I didn't. The replay official did, Steratore said after the game, Pereira said so during the game, and Blandino when answering questions about the lunge, ruled that it was not demonstrative enough. Blandino said that they looked at the football move/act common to the game aspect of it and stated that it needed "to be more obvious than that"
(direct quote) . That is what they ruled and all these guys I mentioned stated that no football move took place. Don't know where you go from there except to say, "nuh uh" and scour the play in slow motion to find another phantom football move to make it so or to say that they organized a lightning quick coverup even though they were all in different places. That's my question. Are they all incompetent or did they all conspire?
You can't take subjectivity completely out of anything which is why replay is there to help. As I said earlier, judgment is needed to determine whether a football move was made or not and they judged that it didn't take place. These guys' job is to know the rules. The replay showed he didn't make a football move and it also showed that the ball touched the ground. So when they determine going to the ground applied, the ball touching the ground set in motion that Dez needed to maintain continuous control of the ball. He didn't and that was an easy call. So when the field official rules there's a catch and video evidence suggests that he applied the wrong catch rule, you apply the right one. That's what replay is for.

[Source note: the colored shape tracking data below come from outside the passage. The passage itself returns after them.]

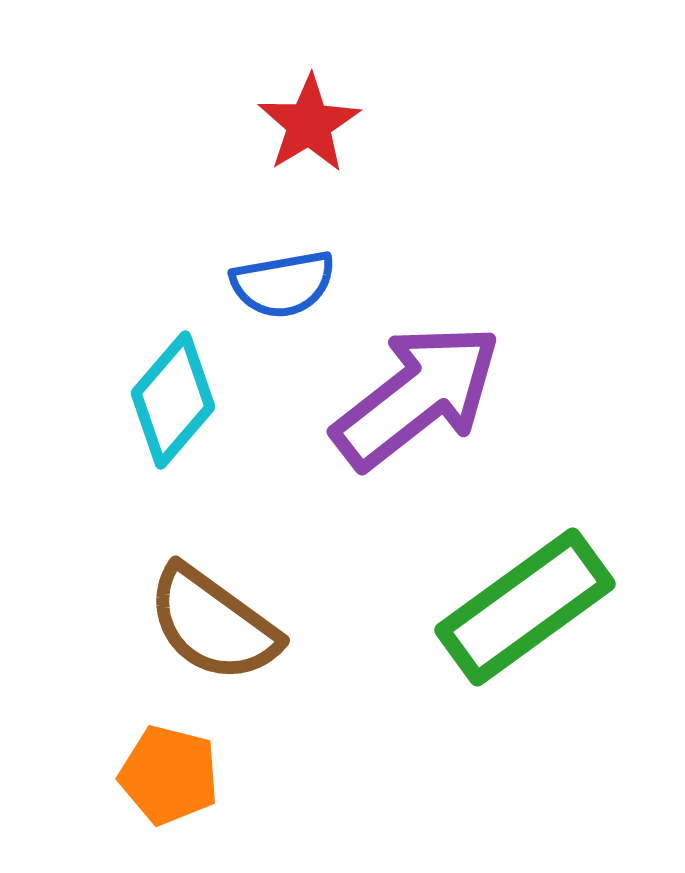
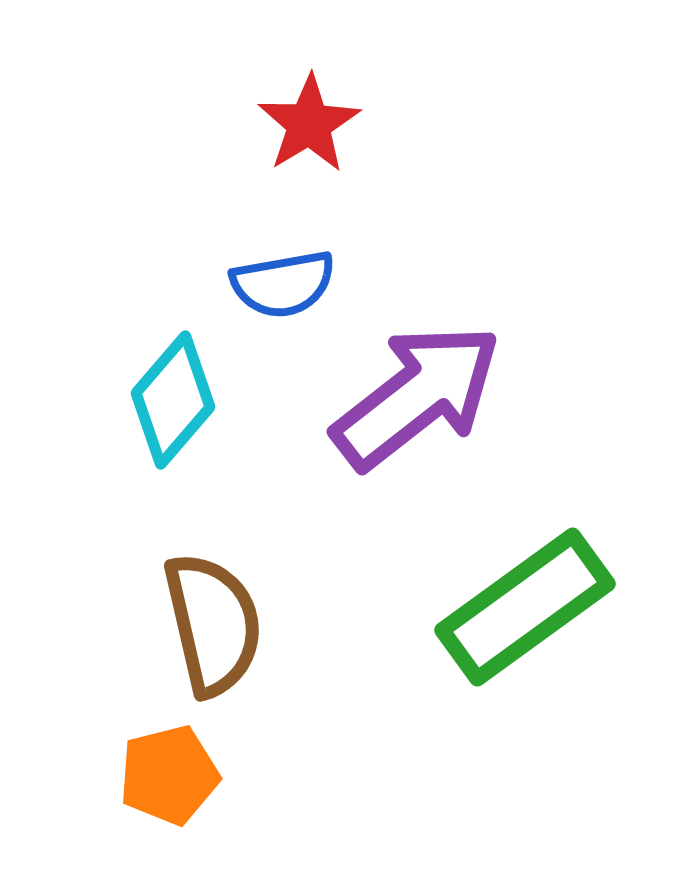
brown semicircle: rotated 139 degrees counterclockwise
orange pentagon: rotated 28 degrees counterclockwise
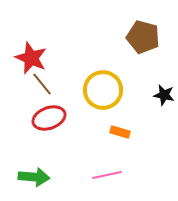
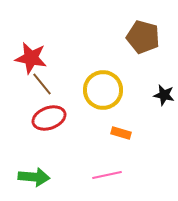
red star: rotated 12 degrees counterclockwise
orange rectangle: moved 1 px right, 1 px down
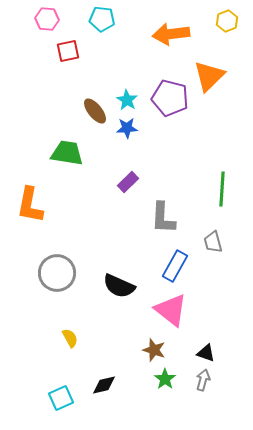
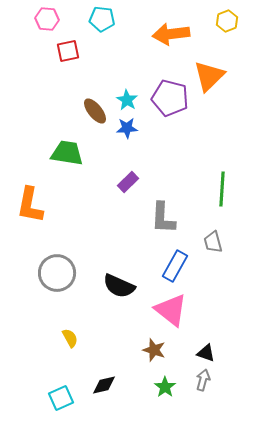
green star: moved 8 px down
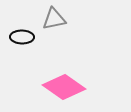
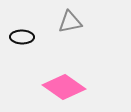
gray triangle: moved 16 px right, 3 px down
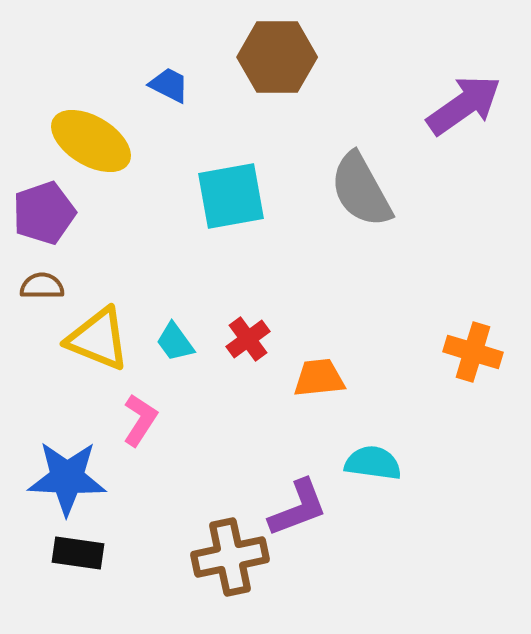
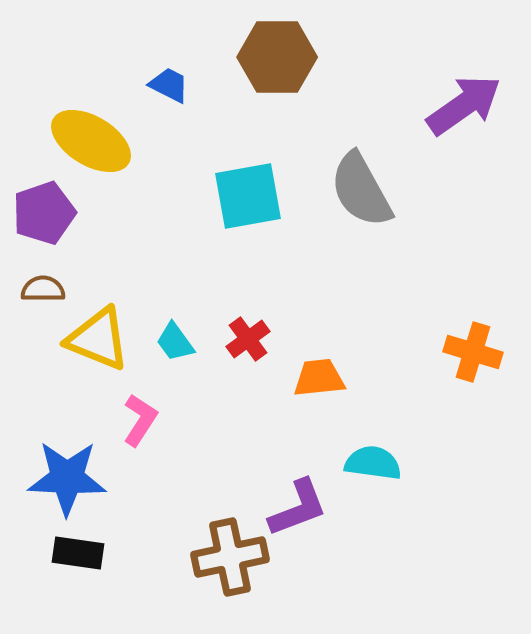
cyan square: moved 17 px right
brown semicircle: moved 1 px right, 3 px down
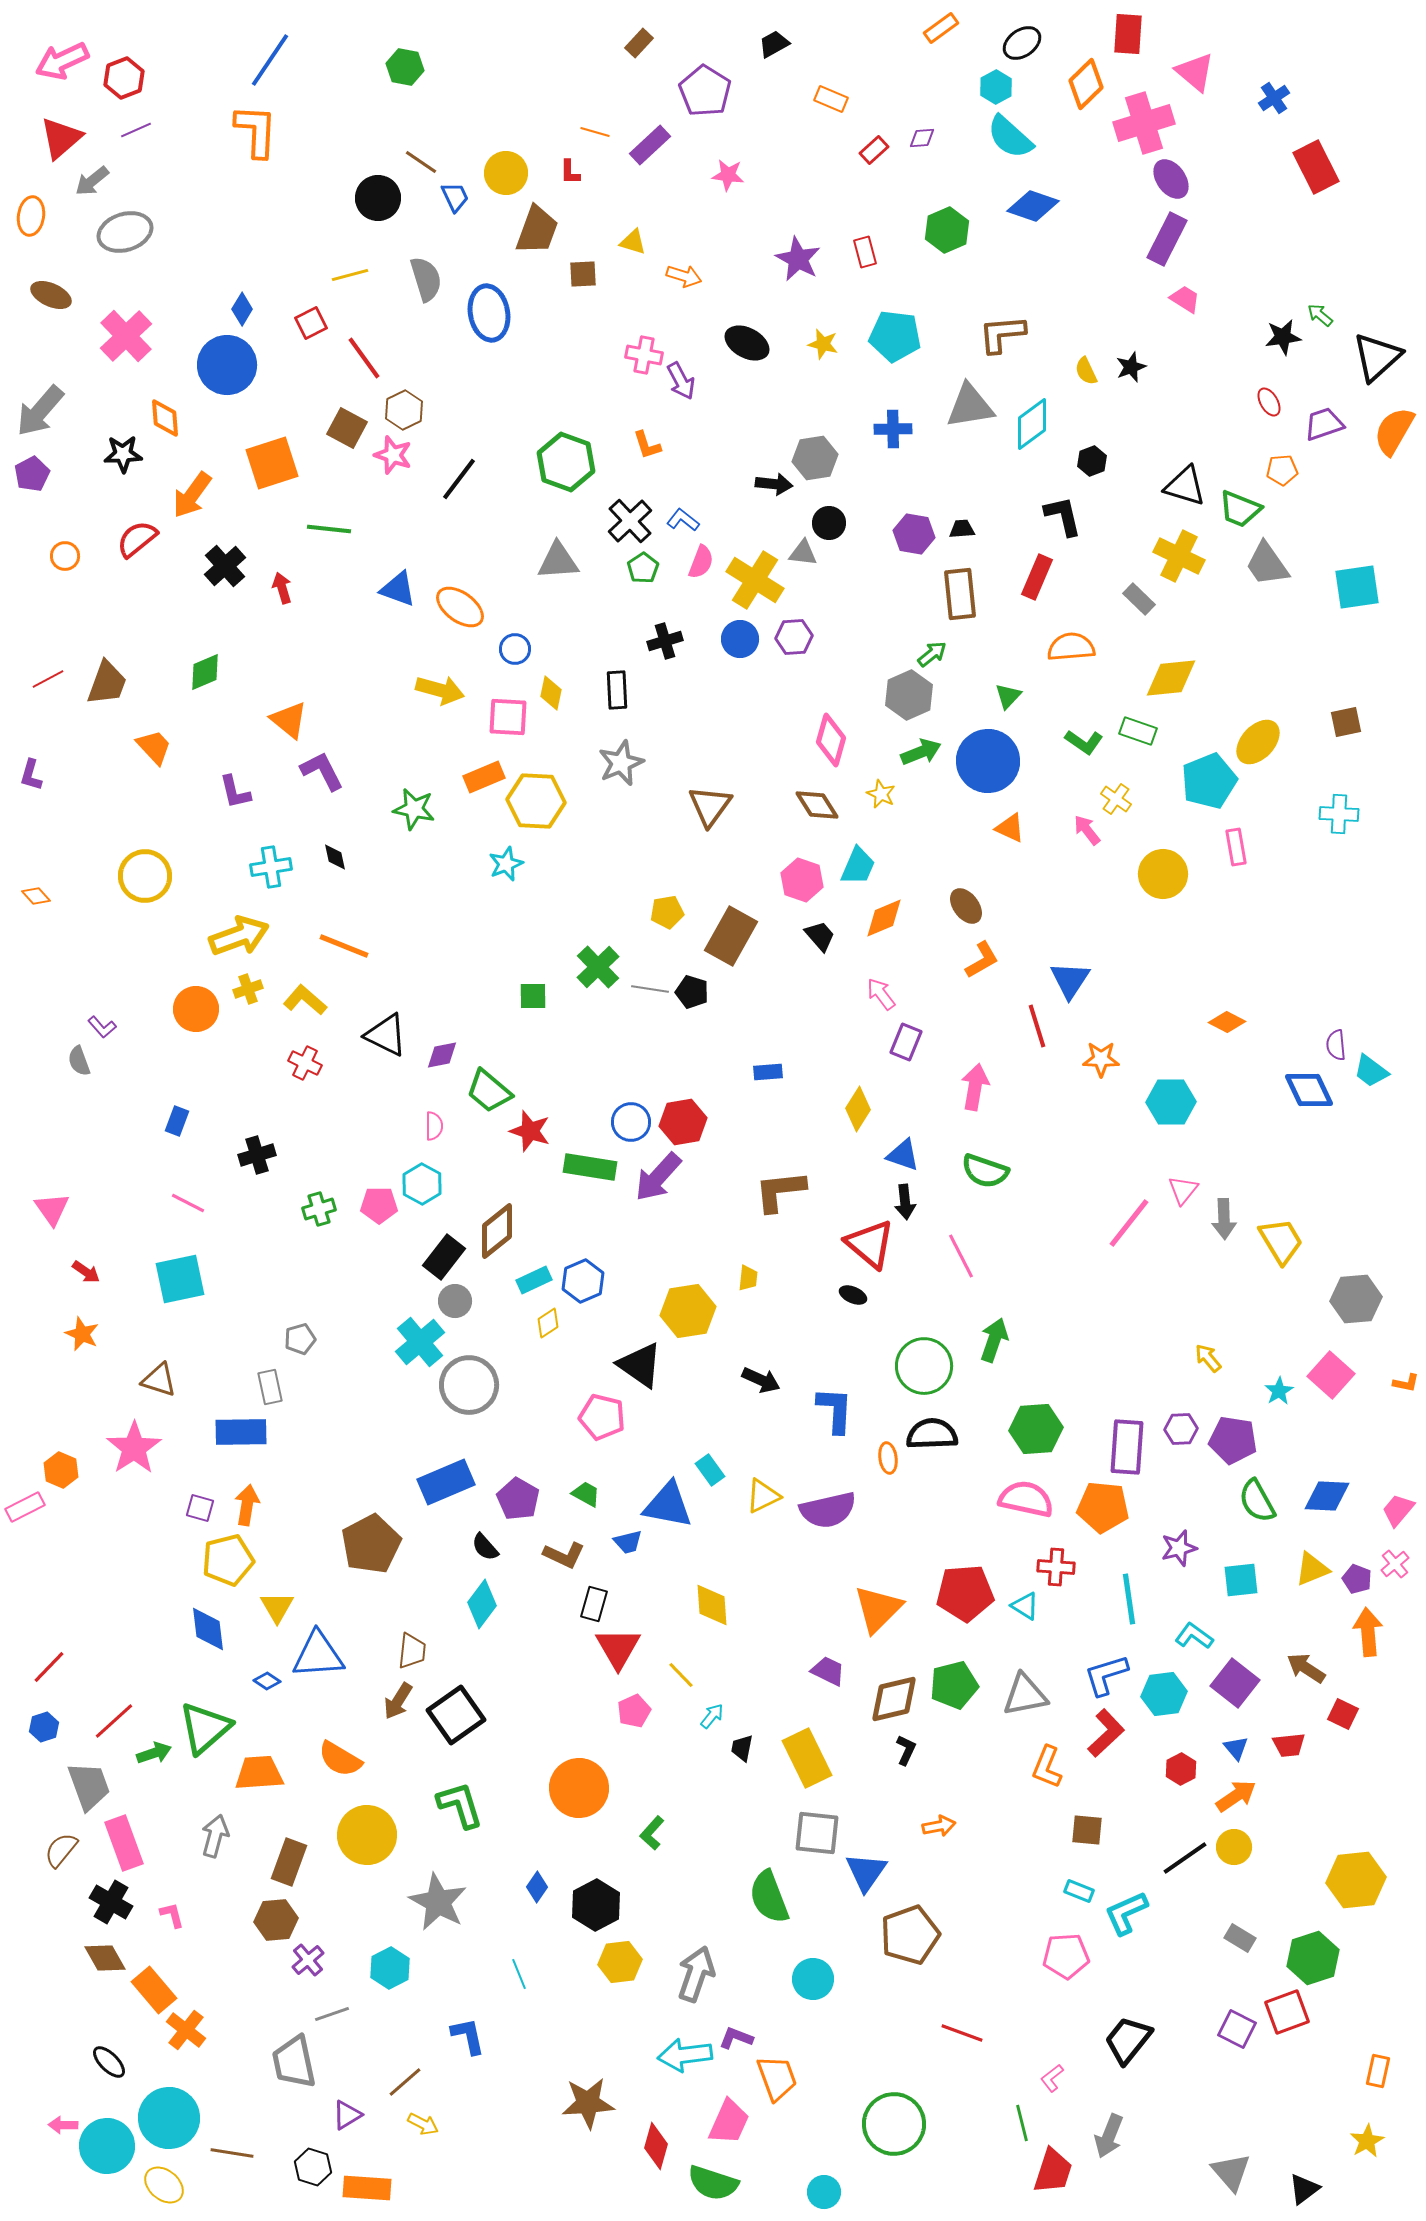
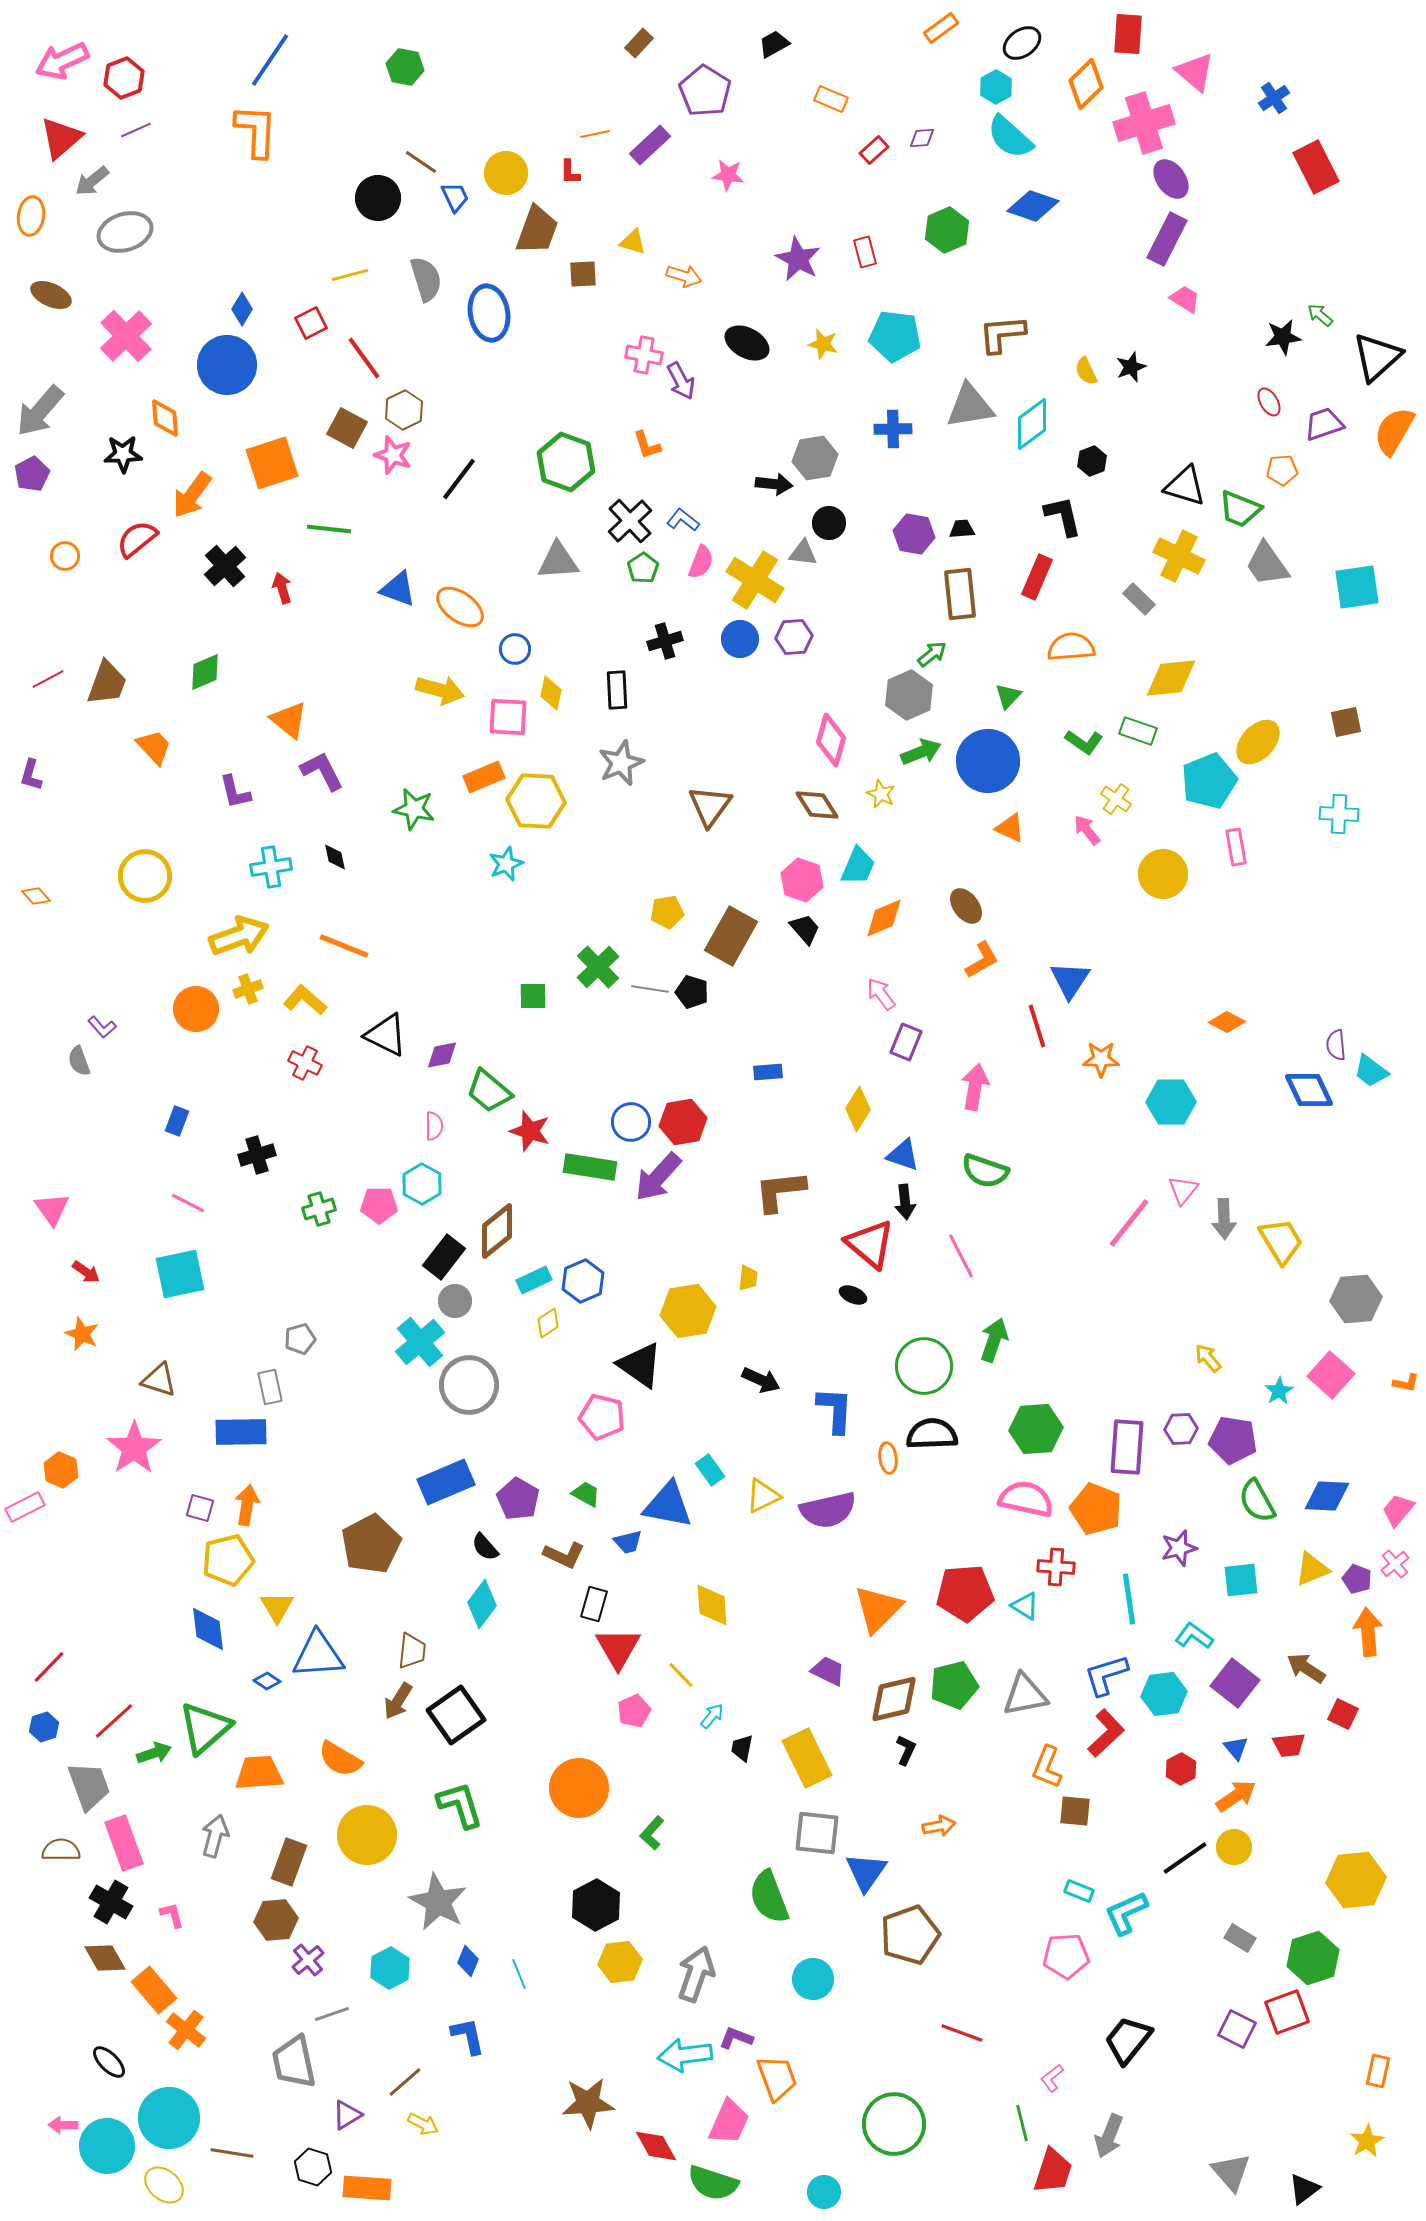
orange line at (595, 132): moved 2 px down; rotated 28 degrees counterclockwise
black trapezoid at (820, 936): moved 15 px left, 7 px up
cyan square at (180, 1279): moved 5 px up
orange pentagon at (1103, 1507): moved 7 px left, 2 px down; rotated 15 degrees clockwise
brown square at (1087, 1830): moved 12 px left, 19 px up
brown semicircle at (61, 1850): rotated 51 degrees clockwise
blue diamond at (537, 1887): moved 69 px left, 74 px down; rotated 12 degrees counterclockwise
red diamond at (656, 2146): rotated 45 degrees counterclockwise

It doesn't say "football move," it says "an act common to the game" which is used interchangably with football move as Blandino did in that link above.
I agree that Dez
intended to try to advance via a lunge but he did not execute. When you look at players who've executed proper lunges, like Ertz for example, Dez' looks nothing like theirs. This is what I kept asking percy who repeatedly ignored that question and now doesn't even mention the lunge anymore because of those comparisons, so he's "switched" to Dez switching hands as a football move.
In that link above, that's Blandino's point. If you don't draw a line somewhere, subjective or not, then you don't have consistency. But you can't completely take subjectivity out of it and not have a ton of fumbled catches if you take out the subjective "enough of a" football move or "time enough" for one.